Let’s look at how this fits with the Health and Social Care Act 2012. The government sold this act by repeatedly stating that it was all about giving power to GPs (who know best what is good for their patients) and patients (who know best what is best for themselves). As readers may be aware, Andrew Lansley stated in early 2012 that ‘It is a fundamental principle of the Bill that you as commissioners, not the Secretary of State and not regulators, should decide when and how competition should be used to serve your patients’ interests. The healthcare regulator, Monitor, would not have the power to force you to put services out to competition’.
The GPs in City and Hackney have acted altruistically. We don’t want to work out of hours. We would far rather be doing other things with our evenings and weekends. However we are proposing to do this because we truly believe we have to improve the care our patients receive out of hours. We have set up a social enterprise so we would not be ‘lining our pockets’ as some wish to imply. We wish to work closely with the Homerton Hospital to provide an ‘integrated’ service (another buzz word in the Department of Health who are all for integration, we hear). We want to be able to offer a top quality educational opportunity to young GPs who are training. We want to be able to work together in the organisation so that younger GPs can learn about Hackney and how it works from more experienced GPs, while the more experienced GPs can learn some cutting edge medicine from the younger ones. Most of all we want to provide a service that gives appropriate and high quality primary care to the citizens of City and Hackney.

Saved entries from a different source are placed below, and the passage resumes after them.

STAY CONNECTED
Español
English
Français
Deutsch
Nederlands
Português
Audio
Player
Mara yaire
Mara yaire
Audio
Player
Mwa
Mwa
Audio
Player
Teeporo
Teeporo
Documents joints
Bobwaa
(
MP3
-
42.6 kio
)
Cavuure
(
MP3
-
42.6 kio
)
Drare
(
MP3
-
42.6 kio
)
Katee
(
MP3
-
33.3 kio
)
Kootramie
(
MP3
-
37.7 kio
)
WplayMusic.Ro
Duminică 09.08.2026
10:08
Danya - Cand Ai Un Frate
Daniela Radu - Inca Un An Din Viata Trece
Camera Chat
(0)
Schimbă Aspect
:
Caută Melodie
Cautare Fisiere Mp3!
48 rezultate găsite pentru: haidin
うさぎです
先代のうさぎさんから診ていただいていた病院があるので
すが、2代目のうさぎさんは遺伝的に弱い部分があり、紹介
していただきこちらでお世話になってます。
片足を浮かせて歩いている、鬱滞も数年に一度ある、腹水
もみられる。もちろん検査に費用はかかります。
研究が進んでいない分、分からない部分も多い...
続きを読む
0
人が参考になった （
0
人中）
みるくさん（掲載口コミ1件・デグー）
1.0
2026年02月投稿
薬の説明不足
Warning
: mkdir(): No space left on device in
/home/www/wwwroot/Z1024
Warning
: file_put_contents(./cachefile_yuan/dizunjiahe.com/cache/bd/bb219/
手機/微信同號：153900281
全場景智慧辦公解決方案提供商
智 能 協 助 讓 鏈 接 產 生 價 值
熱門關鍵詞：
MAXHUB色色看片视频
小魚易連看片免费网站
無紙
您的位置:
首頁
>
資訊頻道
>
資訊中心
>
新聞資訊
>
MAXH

However this is not to be, according to the PCT cluster board. They would rather extend the contract of a commercial organisation about which a number of concerns have been raised relating to their performance and safety. They say there will be a proper procurement process which will have to be run by the Clinical Commissioning Group (CCG) and that we ‘need not worry as it is a level playing field’. Of course it is as level a field as the corner shop bidding against Tescos but that doesn’t seem to worry the cluster board. They have taken no account of patient safety or what the patients in City and Hackney want in spite of being written to by Hackney LINKS (the local patient organisation) prior to the board decision. They continue to insist they have patient safety as their first concern but I fail to understand how they can possibly argue this. At the very least they could have asked the GP organisation to take on OOH on 1st April as a temporary solution. They didn’t. I do not understand why.

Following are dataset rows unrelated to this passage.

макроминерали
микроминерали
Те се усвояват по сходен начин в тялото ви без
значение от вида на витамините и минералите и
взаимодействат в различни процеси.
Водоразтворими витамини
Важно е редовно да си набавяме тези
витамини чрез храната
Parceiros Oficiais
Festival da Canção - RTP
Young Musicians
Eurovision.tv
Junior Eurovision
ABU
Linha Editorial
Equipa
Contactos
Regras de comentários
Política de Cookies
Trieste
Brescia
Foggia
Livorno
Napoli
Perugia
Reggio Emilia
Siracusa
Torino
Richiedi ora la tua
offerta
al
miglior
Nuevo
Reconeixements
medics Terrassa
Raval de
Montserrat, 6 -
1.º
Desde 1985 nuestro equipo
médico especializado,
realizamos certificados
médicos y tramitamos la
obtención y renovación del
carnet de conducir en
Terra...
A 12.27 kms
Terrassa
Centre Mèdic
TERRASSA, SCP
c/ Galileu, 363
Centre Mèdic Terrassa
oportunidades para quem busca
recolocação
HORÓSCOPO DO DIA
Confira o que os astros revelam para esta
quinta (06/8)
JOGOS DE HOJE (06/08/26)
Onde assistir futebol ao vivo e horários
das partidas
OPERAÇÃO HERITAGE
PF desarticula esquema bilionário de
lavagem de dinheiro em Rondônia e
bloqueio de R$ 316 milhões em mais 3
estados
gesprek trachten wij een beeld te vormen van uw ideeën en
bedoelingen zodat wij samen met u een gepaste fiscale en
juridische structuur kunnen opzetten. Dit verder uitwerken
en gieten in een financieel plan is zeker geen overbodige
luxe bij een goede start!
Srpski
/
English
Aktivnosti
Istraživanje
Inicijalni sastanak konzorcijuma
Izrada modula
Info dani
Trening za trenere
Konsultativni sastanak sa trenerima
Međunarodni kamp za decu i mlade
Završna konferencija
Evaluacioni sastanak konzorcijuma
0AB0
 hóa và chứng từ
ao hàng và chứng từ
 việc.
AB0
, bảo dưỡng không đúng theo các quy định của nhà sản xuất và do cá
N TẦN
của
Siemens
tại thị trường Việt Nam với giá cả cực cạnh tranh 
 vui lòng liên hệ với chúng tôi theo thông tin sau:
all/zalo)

The Daily Mail recently suggested that GPs should opt back in and take responsibility for their patients. We have offered to do just that. But the response has been that the market must be involved. Is a huge company like Harmoni (now part of Care UK) bidding against a handful of GPs running a social enterprise a level playing field? We have learnt the answer the hard way in City & Hackney, and it is patients who may suffer.